This Bugzilla instance is a read-only archive of historic NetBeans bug reports. To report a bug in NetBeans please follow the project's instructions for reporting issues.
The LexerInput for the embedded lexer should contain characters from all the joined embedded sections. This is continuation of requests from issue 87014. The advantage will be that the embedded lexer will not need to be sensitive to "soft-EOFs" at the embedded sections boundaries and its internal state machine can be much simpler. The lexer infrastructure will perform the token splitting (so that the token hierarchy remains a tree of tokens). Also this request is must-have if there are tokens with larger lookaheads. It's not yet clear whether some of the lexers would benefit from being aware of the soft-EOFs. By default we will not add any API for that as it should be no problem to add it later.
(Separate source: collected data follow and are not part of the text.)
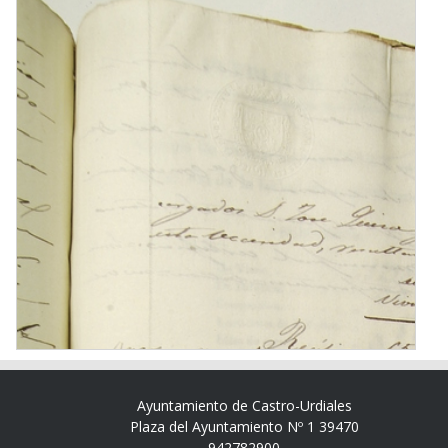
Ayuntamiento de Castro-Urdiales
Plaza del Ayuntamiento Nº 1 39470
942782900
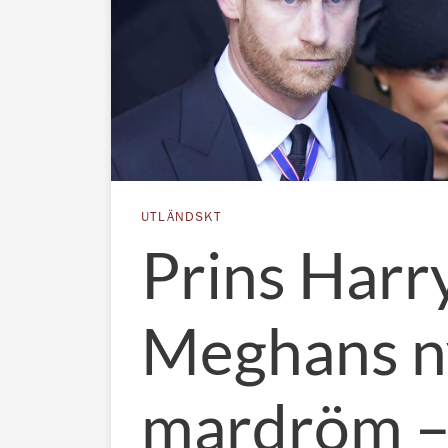
UTLÄNDSKT
Prins Harr
Meghans n
mardröm – 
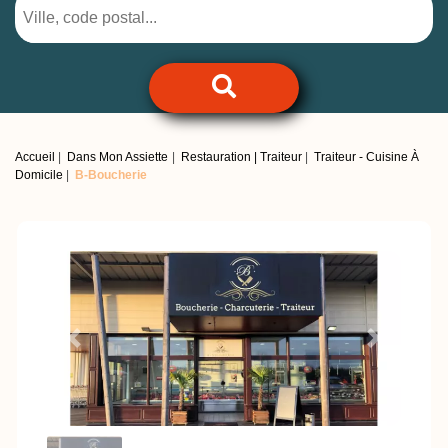
Accueil
Dans Mon Assiette
Restauration | Traiteur
Traiteur - Cuisine À
Domicile
B-Boucherie
Previous
Next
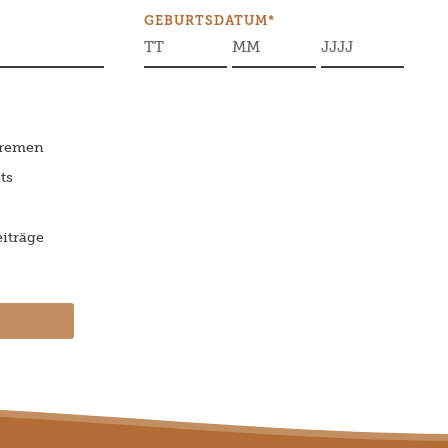
GEBURTSDATUM*
Bremen
ts
iträge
This should certainly be done for NB7.0 since there are features that depend on this.
*** Issue 118892 has been marked as a duplicate of this issue. ***
I'm already working on this expecting to be finished within 6.1 M1. I'm working on implementation that will allow not only to join all the embedded sections together (e.g. all html sections in jsp) together but also create multiple subsections. There is currently no API for this but we already agreed with Marek that it will be needed anyway so the impl will be ahead.
There is still some remaining work to finish so I've changed the TM to 6.1M2. I hope to have a first version ready in about a week.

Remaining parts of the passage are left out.